Presse de Madagascar

A la recherche de protection et de sa cohésion

samedi 16 mai 2009 | Bill

Des journalistes s’essayent pour la solidarité. Ce vendredi 15 mai, ils se sont donnés rendez-vous pour rencontrer le ministre de la Haute Autorité de Transition (HAT) en charge de la Communication et lui remettre leurs doléances consignées dans une résolution. Le ministre Gilbert Raharizatovo n’étant pas dans la capitale, ce fut le secrétaire général de ce ministère qui a accueilli la délégation des journalistes et reçu de ses propres mains la résolution. Parmi les doléances des journalistes, la libération d’Evariste Ramanantsoavina, la liberté de la presse et l’exercice en toute sécurité et dans la sérénité du métier de journaliste. Plus clairement, la recherche de protection en toutes circonstances et en tout lieu dans l’exercice du métier.
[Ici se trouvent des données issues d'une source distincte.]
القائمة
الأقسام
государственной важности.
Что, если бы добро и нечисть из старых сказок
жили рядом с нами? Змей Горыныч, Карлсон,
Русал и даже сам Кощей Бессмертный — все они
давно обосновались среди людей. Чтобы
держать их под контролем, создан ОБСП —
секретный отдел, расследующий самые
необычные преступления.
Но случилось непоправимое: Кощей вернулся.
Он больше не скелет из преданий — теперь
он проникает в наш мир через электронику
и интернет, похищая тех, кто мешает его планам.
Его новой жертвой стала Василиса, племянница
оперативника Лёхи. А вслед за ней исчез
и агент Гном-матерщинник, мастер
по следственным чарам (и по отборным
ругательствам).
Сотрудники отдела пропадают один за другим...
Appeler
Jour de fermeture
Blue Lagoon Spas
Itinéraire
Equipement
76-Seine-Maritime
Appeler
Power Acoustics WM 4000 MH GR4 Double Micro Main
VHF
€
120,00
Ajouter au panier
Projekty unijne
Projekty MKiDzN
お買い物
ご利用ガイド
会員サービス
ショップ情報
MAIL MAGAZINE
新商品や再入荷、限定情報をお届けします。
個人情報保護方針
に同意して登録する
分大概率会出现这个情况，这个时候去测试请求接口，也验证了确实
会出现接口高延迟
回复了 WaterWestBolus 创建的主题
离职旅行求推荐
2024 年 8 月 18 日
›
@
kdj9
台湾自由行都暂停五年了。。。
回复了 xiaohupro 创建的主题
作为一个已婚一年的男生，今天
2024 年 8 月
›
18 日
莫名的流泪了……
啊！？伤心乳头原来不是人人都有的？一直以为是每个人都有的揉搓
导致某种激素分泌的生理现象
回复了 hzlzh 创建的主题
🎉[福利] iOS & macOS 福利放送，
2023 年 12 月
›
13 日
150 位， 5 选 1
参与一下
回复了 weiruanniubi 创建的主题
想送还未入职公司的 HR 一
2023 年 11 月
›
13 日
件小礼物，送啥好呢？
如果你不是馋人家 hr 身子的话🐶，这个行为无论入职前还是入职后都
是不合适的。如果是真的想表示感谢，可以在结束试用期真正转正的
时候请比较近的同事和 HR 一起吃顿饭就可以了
Ensuite ces gens de la presse de toutes les expressions et de toutes les rubriques ont observé un sit-in devant le tribunal à Anosy pour contester l’incarcération d’un des leurs et en signe de solidarité avec le journaliste Evariste Ramanantsoavina dont le verdict sera rendu ce mercredi 20 mai.

Promesses et suggestions

En réponse à leurs doléances, les journalistes ont reçu des promesses et des propositions. Un débat d’idées télévisé avec les entités impliquées dans le métier, dont les patrons de presse, est sollicité dans les plus brefs délais – avant le mercredi 20 mai, précise le secrétaire général du ministère. Il a aussi promis de faire part au ministre des doléances des journalistes tout en indiquant que le ministère n’a pas porté plainte contre le journaliste qui n’ait pas trait aux fonctions du journaliste contrairement aux autres entités. En quelque sorte le ministère ne peut rien faire si les chefs d’inculpation ne relèvent pas de la presse.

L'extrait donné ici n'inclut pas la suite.